In To Come Up with a Good Idea, Start by Imagining the Worst Idea Possible, Ayse Birsel, Ayse Birsel is the co-founder of Birsel + Seck, an innovative design studio, says there are many creative tools a designer uses to think differently, but none is more counter-intuitive than “wrong thinking,” also called reverse thinking. Wrong thinking is when you intentionally think of the worst idea possible — the exact opposite of the accepted or logical solution, and work back from those to find new ways of solving old problems. One of the principles that drives this approach to innovation and discovery is that it makes you the beginner.
“In the beginner’s mind there are many possibilities, but in the expert’s there are few.”
— a quote from the zen master Shunryu Suzuki
Being the beginner shifts our perspective and opens up our mind to possibilities.
In an article The Value of Play As a Driver of Innovation by Farnam Street, and run by Shane Parrish, tells is a story of play, and how it fits into the human experience, how it can teach us how to embrace the possibilities that can come of being frivolous. Because play is often about breaking rules and experimenting with new conventions, it turns out to be the seedbed for many innovations that ultimately develop into much sturdier and more significant forms. The pursuit of play gave us the ability to organize ourselves differently, to make connections with people we would not normally have interacted with. Why is play so powerful? When the world surprises us with something, our brains are wired to pay attention.
This is why Einstein called play the essential feature of productive thought.
Play can transport us out of the realm of “things we already know” (the route to work, the importance of saving money and of brushing our teeth) and into the realm of “things we haven’t yet figured out.” And it is here that innovation happens.
In his energetic and insightful TEDx talk, What is a Thought? How the Brain Creates New Ideas , neuro-scientist Dr. Henning Beck gives insights into thought processes and tells you how you can create new ideas.
Explaining the difference between having information and having idea or knowledge, he says,
“You can google information but you cannot google an idea. Having an idea, understanding some stuff happens when you use information to change the way you think.”
He further elaborates, “Computers learn, but we humans understand. When we learn, we can unlearn it too. When we understood something, we cannot de-understand it again. Because re-understanding means you change the way you process information and since processing and output is the same (unlike for computers) for humans, we understand fast, on the spot. Understanding show you use the information to change your knowledge.” Dr. Beck’s most important practical advice is that you shouldn’t do it like a computer — harder, faster, more efficient; if you want to make use of this ability to stay creative.
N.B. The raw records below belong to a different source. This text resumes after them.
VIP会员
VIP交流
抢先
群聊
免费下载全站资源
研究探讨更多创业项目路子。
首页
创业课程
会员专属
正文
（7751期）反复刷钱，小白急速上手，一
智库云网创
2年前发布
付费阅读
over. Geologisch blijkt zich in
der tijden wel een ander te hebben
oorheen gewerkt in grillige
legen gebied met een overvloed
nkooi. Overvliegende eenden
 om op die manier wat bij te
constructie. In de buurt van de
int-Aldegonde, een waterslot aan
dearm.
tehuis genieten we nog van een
He has 3 specifics tips that have been proven to have a potential to hack your creativity. Firstly, take break, loose focus — if you step back, you can possibly see different things. Number two, dig in to the problem deep, focus on tasks and then step back, do something unrelated, engage with some automated routine boring thing or just chillax and this is when good ideas come to you. Thirdly, escape the echo chambers — if you provoke yourself, challenge your opinions, break your thinking rules, some new ideas might spark.
What’s your story? How and where did you get your startup idea?